Copy the lines below, word for word, from the first through the line containing "Public Domain [Public". Leave the pictures out.

□ □ □ □

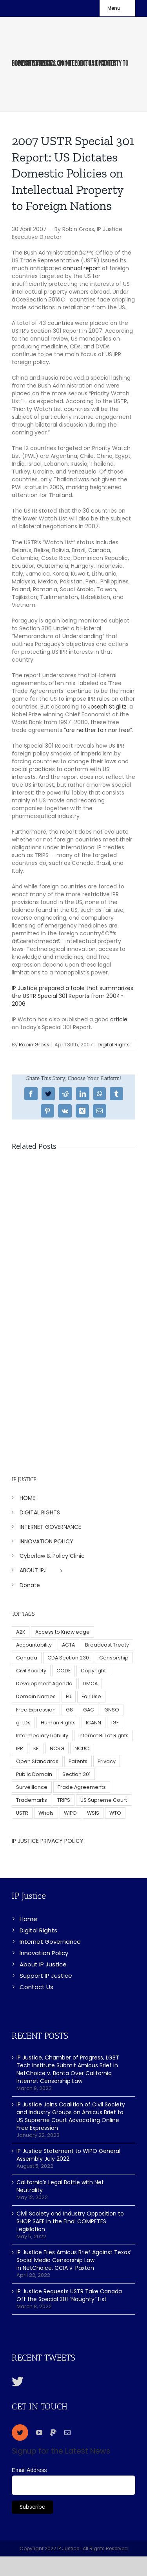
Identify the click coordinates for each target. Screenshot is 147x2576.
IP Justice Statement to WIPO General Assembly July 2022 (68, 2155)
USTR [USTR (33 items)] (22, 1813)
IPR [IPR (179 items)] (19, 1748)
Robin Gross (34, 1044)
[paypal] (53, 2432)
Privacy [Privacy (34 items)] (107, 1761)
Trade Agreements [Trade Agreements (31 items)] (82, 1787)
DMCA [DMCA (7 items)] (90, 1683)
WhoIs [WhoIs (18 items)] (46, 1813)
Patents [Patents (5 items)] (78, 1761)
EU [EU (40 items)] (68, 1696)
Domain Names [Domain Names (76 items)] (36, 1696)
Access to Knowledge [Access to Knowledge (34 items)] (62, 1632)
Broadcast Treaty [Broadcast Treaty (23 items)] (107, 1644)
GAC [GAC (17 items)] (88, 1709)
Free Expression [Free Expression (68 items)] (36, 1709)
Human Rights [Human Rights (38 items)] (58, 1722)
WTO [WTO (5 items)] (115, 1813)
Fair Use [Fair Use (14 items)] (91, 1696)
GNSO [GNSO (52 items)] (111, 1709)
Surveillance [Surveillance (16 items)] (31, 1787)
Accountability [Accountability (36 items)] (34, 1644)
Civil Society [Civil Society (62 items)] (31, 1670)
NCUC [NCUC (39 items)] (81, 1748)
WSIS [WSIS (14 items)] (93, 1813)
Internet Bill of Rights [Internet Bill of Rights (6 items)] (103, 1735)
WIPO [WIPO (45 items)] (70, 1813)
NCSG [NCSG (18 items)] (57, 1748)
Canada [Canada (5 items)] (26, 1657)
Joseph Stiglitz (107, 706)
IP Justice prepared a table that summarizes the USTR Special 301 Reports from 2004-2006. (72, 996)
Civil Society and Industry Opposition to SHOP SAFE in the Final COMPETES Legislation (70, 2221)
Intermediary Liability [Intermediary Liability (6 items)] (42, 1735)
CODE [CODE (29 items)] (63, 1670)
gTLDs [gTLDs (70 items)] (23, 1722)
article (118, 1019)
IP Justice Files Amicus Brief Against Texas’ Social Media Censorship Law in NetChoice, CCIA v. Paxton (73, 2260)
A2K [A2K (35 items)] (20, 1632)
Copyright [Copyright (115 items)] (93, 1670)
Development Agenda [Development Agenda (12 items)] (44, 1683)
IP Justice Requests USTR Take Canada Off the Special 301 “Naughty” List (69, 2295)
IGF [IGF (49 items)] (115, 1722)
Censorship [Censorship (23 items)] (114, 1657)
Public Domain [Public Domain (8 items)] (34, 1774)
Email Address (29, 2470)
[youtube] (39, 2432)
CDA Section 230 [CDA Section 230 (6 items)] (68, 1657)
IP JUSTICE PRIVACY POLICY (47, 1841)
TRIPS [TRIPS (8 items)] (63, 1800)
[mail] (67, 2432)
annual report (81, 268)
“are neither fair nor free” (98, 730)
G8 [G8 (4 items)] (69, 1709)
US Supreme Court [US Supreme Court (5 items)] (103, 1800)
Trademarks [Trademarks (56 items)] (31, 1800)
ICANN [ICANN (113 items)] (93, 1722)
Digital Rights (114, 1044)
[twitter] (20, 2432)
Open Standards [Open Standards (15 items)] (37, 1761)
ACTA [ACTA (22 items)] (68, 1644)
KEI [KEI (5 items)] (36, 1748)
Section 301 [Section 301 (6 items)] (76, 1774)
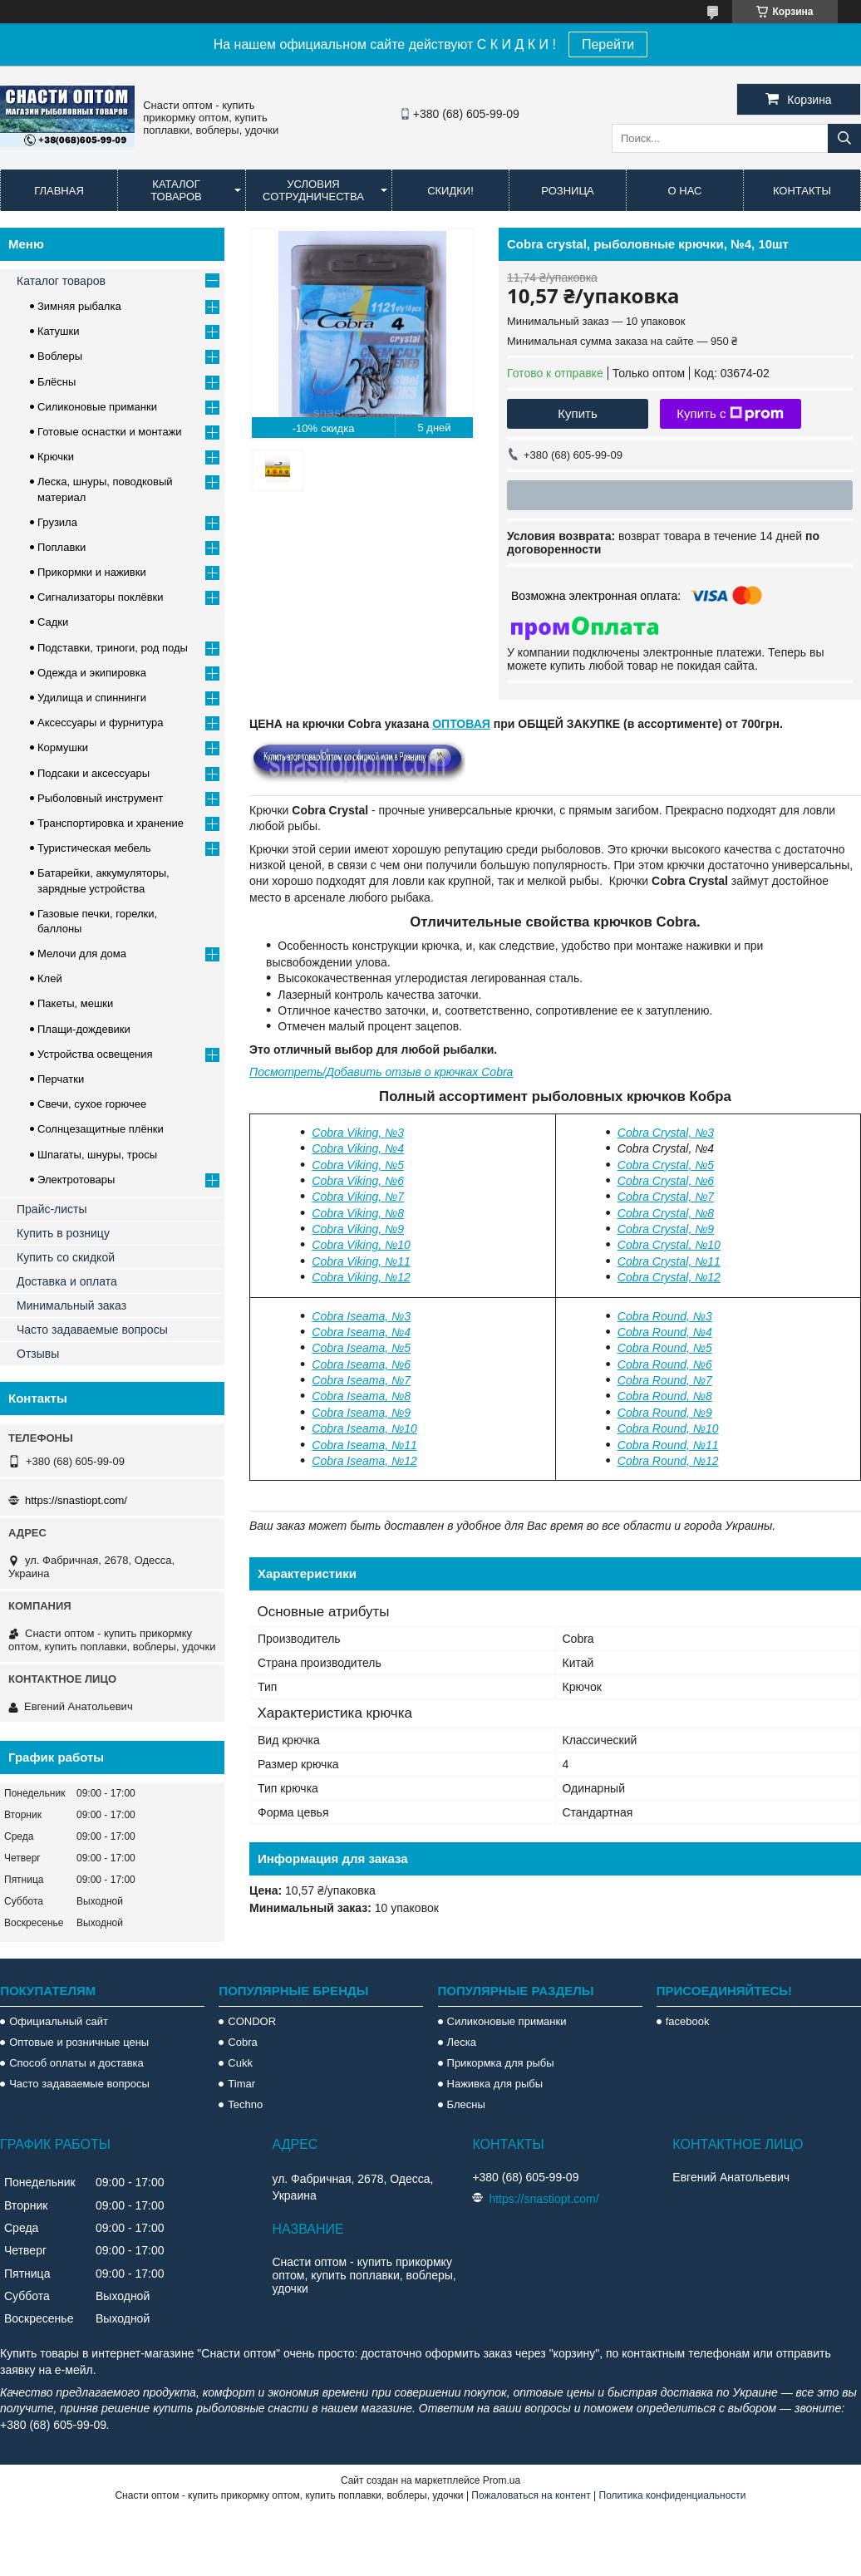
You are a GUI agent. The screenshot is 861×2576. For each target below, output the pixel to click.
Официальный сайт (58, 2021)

□ □ □ □

# [RESPONSE BELOW]
Identify the click coordinates for each target. Screenshot is 147x2576.
IP Justice Statement to WIPO General Assembly July 2022 (68, 2155)
USTR [USTR (33 items)] (22, 1813)
IPR [IPR (179 items)] (19, 1748)
Robin Gross (34, 1044)
[paypal] (53, 2432)
Privacy [Privacy (34 items)] (107, 1761)
Trade Agreements [Trade Agreements (31 items)] (82, 1787)
DMCA [DMCA (7 items)] (90, 1683)
WhoIs [WhoIs (18 items)] (46, 1813)
Patents [Patents (5 items)] (78, 1761)
EU [EU (40 items)] (68, 1696)
Domain Names [Domain Names (76 items)] (36, 1696)
Access to Knowledge [Access to Knowledge (34 items)] (62, 1632)
Broadcast Treaty [Broadcast Treaty (23 items)] (107, 1644)
GAC [GAC (17 items)] (88, 1709)
Free Expression [Free Expression (68 items)] (36, 1709)
Human Rights [Human Rights (38 items)] (58, 1722)
WTO [WTO (5 items)] (115, 1813)
Fair Use [Fair Use (14 items)] (91, 1696)
GNSO [GNSO (52 items)] (111, 1709)
Surveillance [Surveillance (16 items)] (31, 1787)
Accountability [Accountability (36 items)] (34, 1644)
Civil Society [Civil Society (62 items)] (31, 1670)
NCUC [NCUC (39 items)] (81, 1748)
WSIS [WSIS (14 items)] (93, 1813)
Internet Bill of Rights [Internet Bill of Rights (6 items)] (103, 1735)
WIPO [WIPO (45 items)] (70, 1813)
NCSG [NCSG (18 items)] (57, 1748)
Canada [Canada (5 items)] (26, 1657)
Joseph Stiglitz (107, 706)
IP Justice prepared a table that summarizes the USTR Special 301 Reports from 2004-2006. (72, 996)
Civil Society and Industry Opposition to SHOP SAFE in the Final COMPETES Legislation (70, 2221)
Intermediary Liability [Intermediary Liability (6 items)] (42, 1735)
CODE [CODE (29 items)] (63, 1670)
gTLDs [gTLDs (70 items)] (23, 1722)
article (118, 1019)
IP Justice Files Amicus Brief Against Texas’ Social Media Censorship Law in NetChoice, CCIA v. Paxton (73, 2260)
A2K [A2K (35 items)] (20, 1632)
Copyright [Copyright (115 items)] (93, 1670)
Development Agenda [Development Agenda (12 items)] (44, 1683)
IP Justice Requests USTR Take Canada Off the Special 301 “Naughty” List (69, 2295)
IGF [IGF (49 items)] (115, 1722)
Censorship [Censorship (23 items)] (114, 1657)
Public Domain [Public Domain (8 items)] (34, 1774)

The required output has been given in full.